When some long-gone editor once opined that his pictures were mundane, he assumed he was being praised; he was crestfallen when he found out what it meant. If ever he felt he was being perceived as a “mere snapper”, he could be touchy: if a reporter colleague proprietorially referred to him as “my photographer”, McCullin predictably seethed. No wonder he preferred to work alone.
Thanks to his detailed photographic memory and intense emotional recall, he's produced a brilliant page-turner – exciting, gut-wrenching and occasionally leavened with moments of farce. He's worked in Vietnam, Biafra, Beirut, Iran, Iraq, Syria, Israel, the Congo, South Africa … there's hardly any war that hasn't had McCullin as an anguished witness.

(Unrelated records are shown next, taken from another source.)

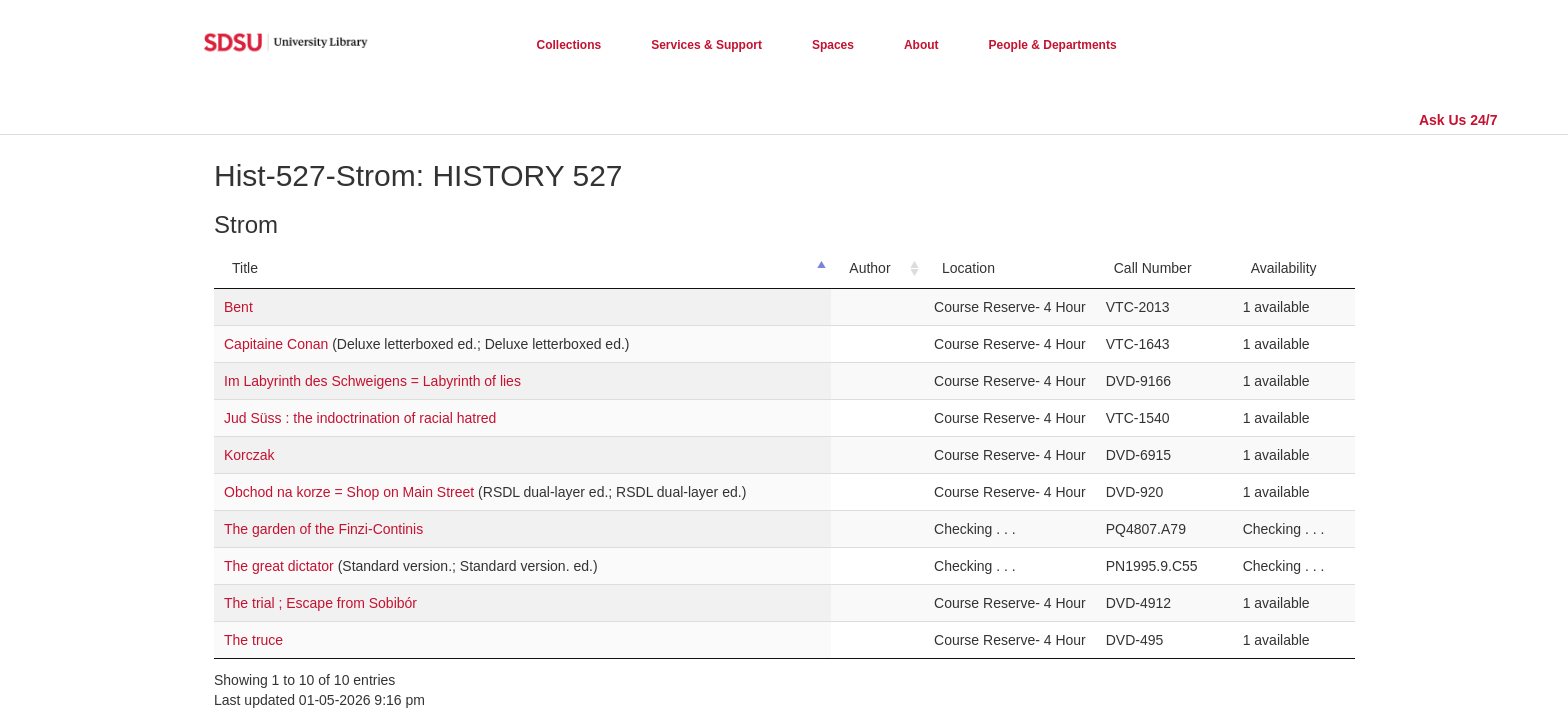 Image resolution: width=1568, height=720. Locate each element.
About (921, 45)
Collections (569, 45)
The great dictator (281, 566)
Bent (238, 307)
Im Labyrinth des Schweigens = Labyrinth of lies (372, 381)
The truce (253, 640)
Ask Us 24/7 (1458, 120)
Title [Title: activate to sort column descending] (245, 268)
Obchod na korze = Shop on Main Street (351, 492)
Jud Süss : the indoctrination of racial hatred (360, 418)
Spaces (833, 45)
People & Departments (1053, 45)
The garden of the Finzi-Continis (323, 529)
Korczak (249, 455)
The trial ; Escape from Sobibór (320, 603)
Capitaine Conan (278, 344)
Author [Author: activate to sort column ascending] (869, 268)
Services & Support (706, 45) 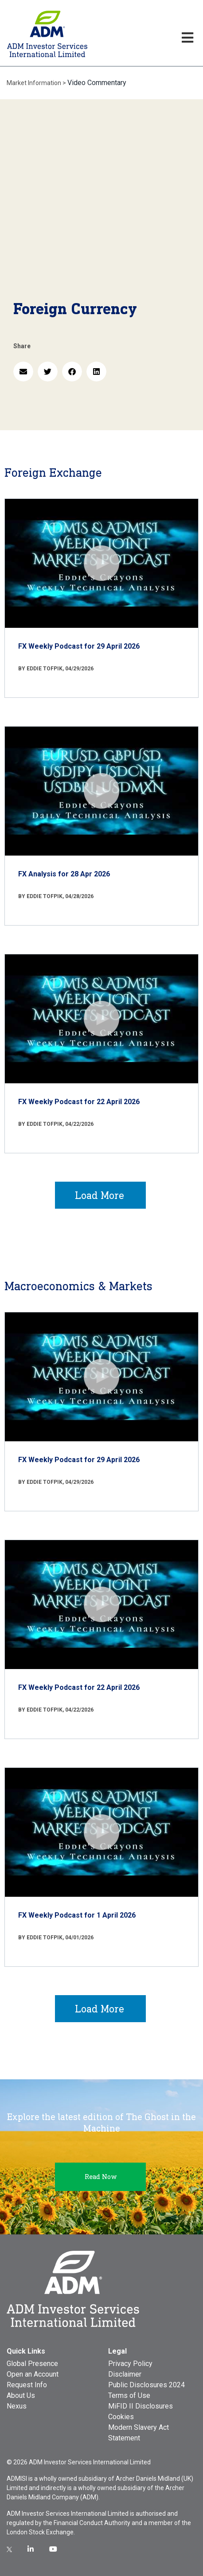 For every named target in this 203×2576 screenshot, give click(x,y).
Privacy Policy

When he misses a war (like the Falklands, from which the British government in effect banned him), he is almost melodramatically stricken: “I'd spilt blood in Salvador, I'd spilt blood in Cambodia, but when it came to my own country, my blood wasn't good enough for them. I would rather have bled for England, bled in the Falklands, along with my own army. But that army was denied me.
‘It was a point of honour. I felt dishonoured by my own country I sat awake at nights, a man of 46, in tears. I was boozed up and tearful when the bulletins and dispatches started coming back from the Falklands.”
Despite his addiction to it, he knows war is bad for you, even if you survive, which many of his colleagues didn't. He has survivor's guilt and has been close to a nervous breakdown. He has been offered, and refused, counselling, but now finds solace in photographing the landscape of Somerset, where he lives with his third wife and child, the youngest of his five children by three different women.
The pictures are far from chocolate-box. He shoots in stark black, grey and white, mostly in winter; the pictures are beautiful, but oddly disturbing, even threatening.
At 80, he is still devastatingly attractive: rugged cheeks, intense blue eyes, thick hair, a hint of vulnerability No wonder so many beautiful women fell in love with him and he with them. His first wife Christine, to whom he was married for 22 years, was the mother of three of his children. He left her for Laraine, a leggy model-agency boss from the world of fashion.
Although he broke the longsuffering Christine's heart, they remained close, and he regards his abandonment of her as “unforgiveable”; his long description of her dying from a brain tumour at a mere 48 is almost too painful to read. He and Laraine never married and eventually grew apart.
He seems most at ease wrapped in the magical womb of a darkroom; it's where he learned about photography during national service in the RAF. Unable to understand or complete the written form to join the photography section of the air force, he was pushed off into a darkroom job. War didn't kill him, but eventually the darkroom might. He's had a stroke and a heart bypass, and blames some of his ill health on decades of breathing in photographic chemicals.
Although these days there is never any shortage of war, newspapers, magazines and their readers seem to have lost the appetite for seeing it, or its anonymous victims, in print. This angers McCullin, but perhaps he has supped on the world's horrors long enough. One hopes his happy third marriage, and rural Somerset, will continue to administer balm to this agonised soul.